Do the DBOW words look meaningless?  
That's because the gensim DBOW model doesn't train word vectors – they remain at their random initialized values – unless you ask with the `dbow_words=1` initialization parameter.  
Concurrent word-training slows DBOW mode significantly, and offers little improvement (and sometimes a little worsening) of the error rate on this IMDB sentiment-prediction task.   
Words from DM models tend to show meaningfully similar words when there are many examples in the training data (as with 'plot' or 'actor'). (All DM modes inherently involve word vector training concurrent with doc vector training.)  

### Are the word vectors from this dataset any good at analogies?

In [41]:
# Download this file: https://github.com/nicholas-leonard/word2vec/blob/master/questions-words.txt
# and place it in the local directory
# Note: this takes many minutes
if os.path.isfile('data/questions-words.txt'):
    for model in word_models:
        sections = model.accuracy('data/questions-words.txt')
        correct, incorrect = len(sections[-1]['correct']), len(sections[-1]['incorrect'])
        print('%s: %0.2f%% correct (%d of %d)' % (model, float(correct*100)/(correct+incorrect), correct, correct+incorrect))

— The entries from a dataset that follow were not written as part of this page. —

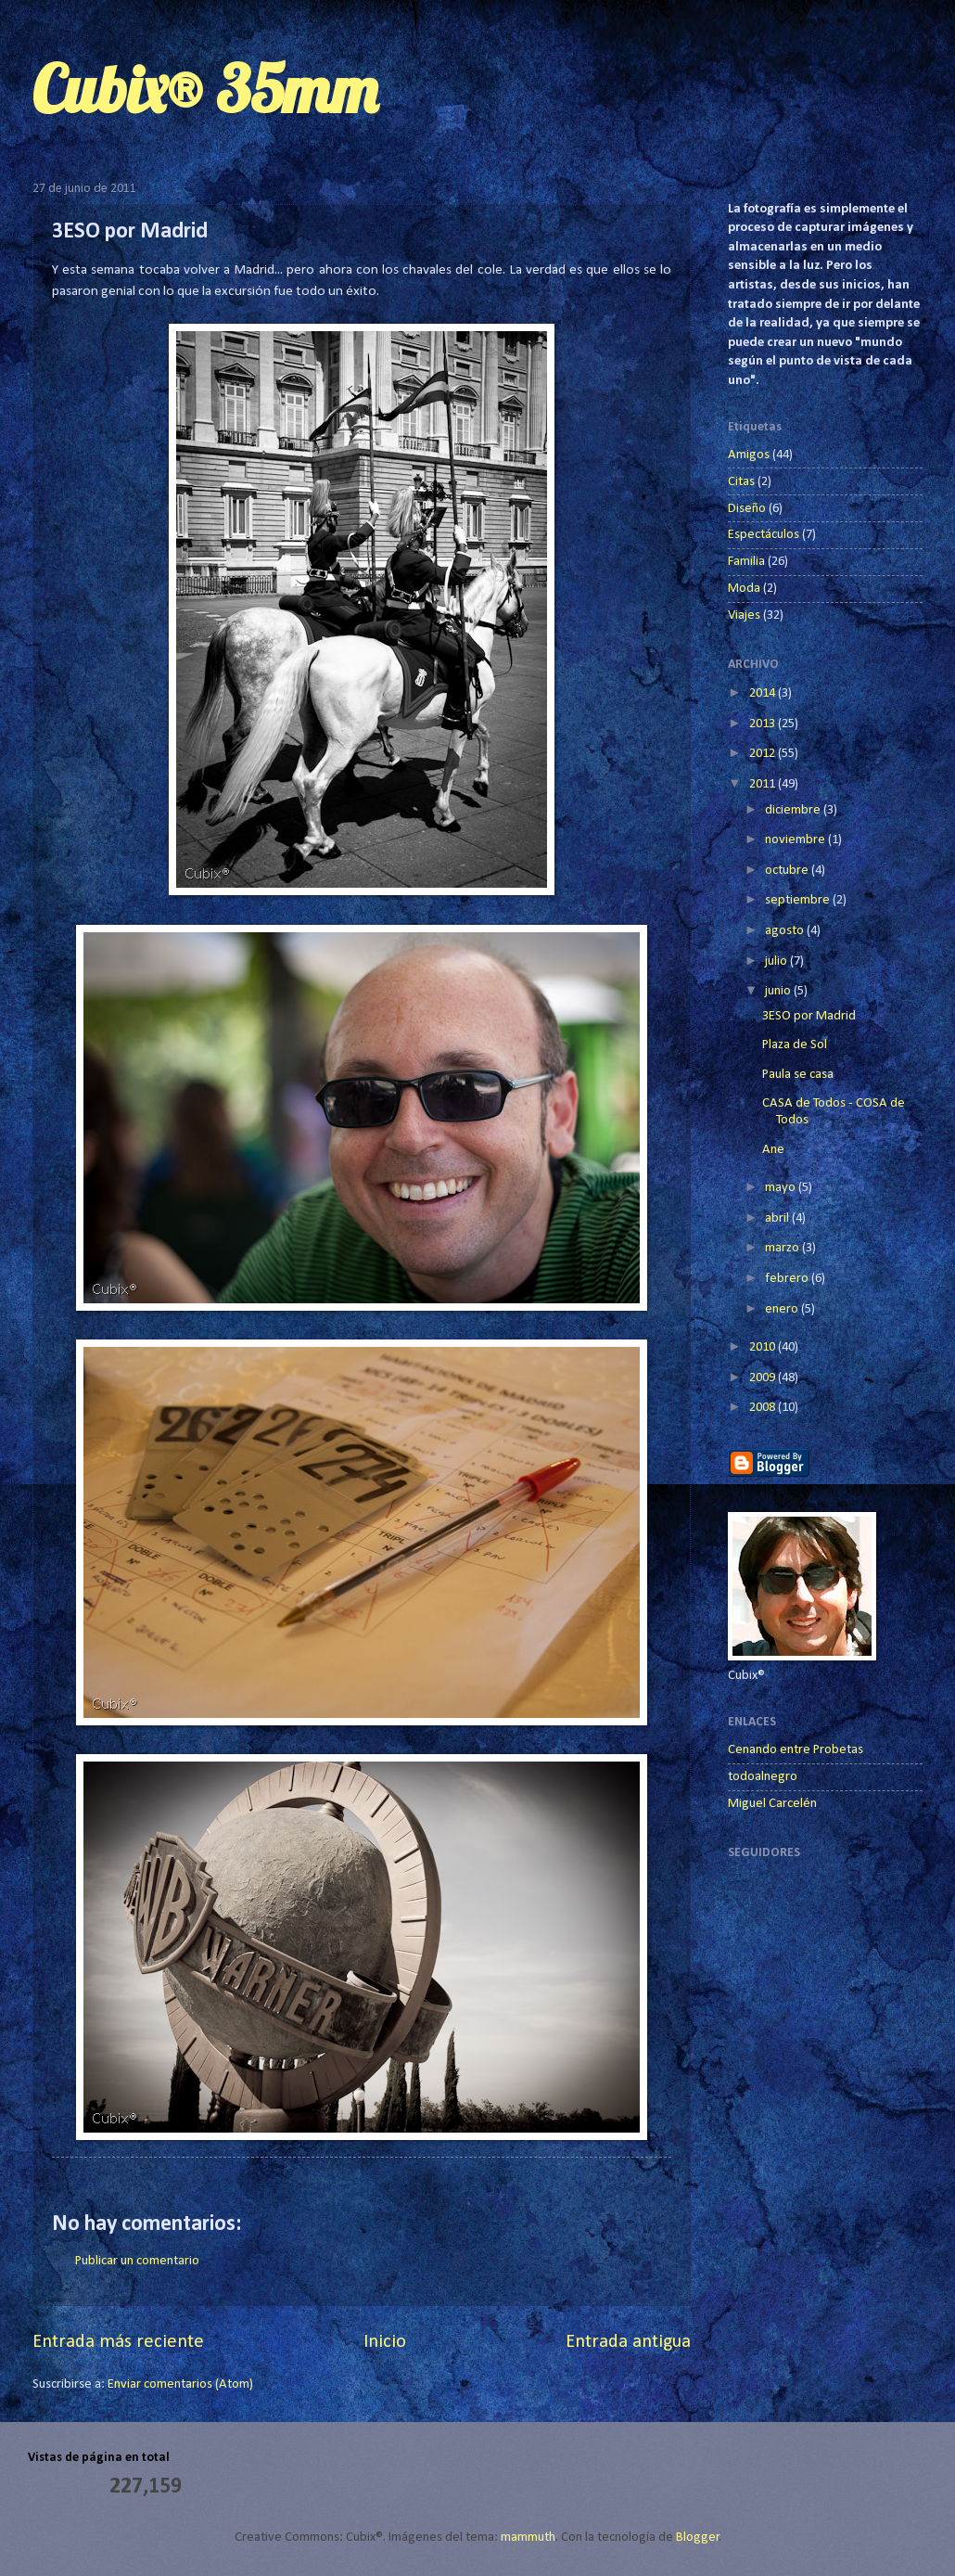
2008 (763, 1408)
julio (777, 961)
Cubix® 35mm (204, 89)
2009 (763, 1378)
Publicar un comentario (137, 2261)
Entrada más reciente (118, 2342)
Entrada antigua (628, 2342)
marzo (783, 1248)
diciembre (794, 810)
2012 (763, 754)
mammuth (528, 2537)
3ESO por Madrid (809, 1016)
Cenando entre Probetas (795, 1750)
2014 (763, 693)
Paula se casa (798, 1075)
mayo (781, 1188)
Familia (746, 562)
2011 (763, 784)
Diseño (747, 509)
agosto (786, 931)
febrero (788, 1279)
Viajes (744, 615)
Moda (744, 589)
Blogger (697, 2537)
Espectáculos (763, 535)
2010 (763, 1347)
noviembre (796, 840)
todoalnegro (762, 1777)
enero (783, 1309)
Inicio (384, 2342)
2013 (763, 724)
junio (779, 991)
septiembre (799, 900)
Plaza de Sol (794, 1045)
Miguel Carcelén (772, 1804)
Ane (773, 1150)
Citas (741, 482)
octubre (788, 871)
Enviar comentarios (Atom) (180, 2384)
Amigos (749, 455)
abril (778, 1218)
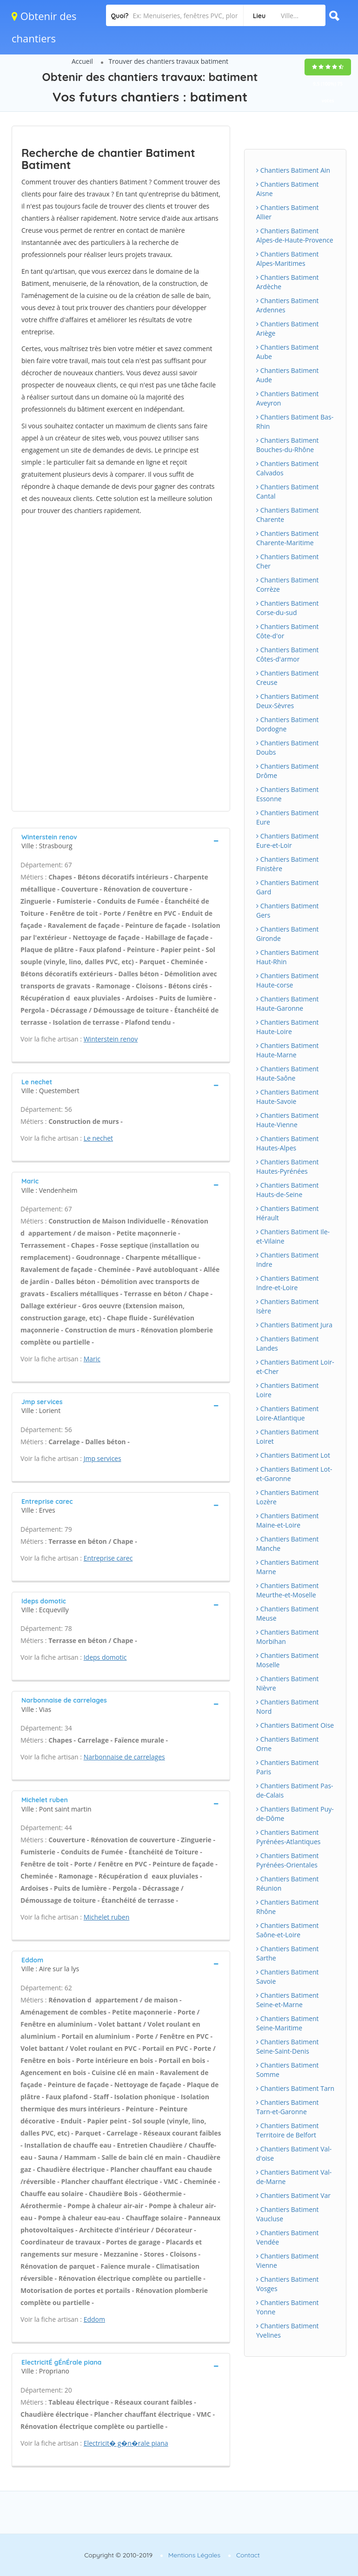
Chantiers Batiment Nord (287, 1706)
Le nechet (98, 1138)
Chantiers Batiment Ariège (287, 328)
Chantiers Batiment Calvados (287, 468)
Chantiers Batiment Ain (293, 170)
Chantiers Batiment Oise (295, 1725)
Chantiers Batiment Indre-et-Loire (287, 1283)
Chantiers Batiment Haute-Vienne (287, 1120)
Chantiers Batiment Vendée (287, 2237)
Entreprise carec (108, 1558)
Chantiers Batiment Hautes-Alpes (287, 1143)
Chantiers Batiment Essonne (287, 794)
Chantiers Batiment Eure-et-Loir (287, 841)
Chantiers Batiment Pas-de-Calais (294, 1790)
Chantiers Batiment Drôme (287, 771)
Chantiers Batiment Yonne (287, 2307)
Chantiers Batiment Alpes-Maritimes (287, 259)
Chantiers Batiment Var (293, 2195)
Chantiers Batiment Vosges (287, 2284)
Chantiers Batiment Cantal (287, 491)
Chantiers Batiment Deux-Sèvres (287, 701)
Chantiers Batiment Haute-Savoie (287, 1097)
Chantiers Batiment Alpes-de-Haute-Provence (294, 235)
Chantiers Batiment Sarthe (287, 1953)
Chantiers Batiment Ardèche (287, 282)
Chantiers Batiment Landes (287, 1343)
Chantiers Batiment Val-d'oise (293, 2153)
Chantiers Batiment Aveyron (287, 398)
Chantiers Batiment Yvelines (287, 2330)
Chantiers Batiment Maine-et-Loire (287, 1520)
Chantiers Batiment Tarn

Doc2Vec(dm/c,d100,n5,w5,mc2,s0.001,t8): 30.23% correct (3051 of 10094)
Doc2Vec(dbow,d100,n5,mc2,s0.001,t8): 0.01% correct (1 of 10094)
Doc2Vec(dm/m,d100,n5,w10,mc2,s0.001,t8): 32.13% correct (3243 of 10094)


Even though this is a tiny, domain-specific dataset, it shows some meager capability on the general word analogies – at least for the DM/concat and DM/mean models which actually train word vectors. (The untrained random-initialized words of the DBOW model of course fail miserably.)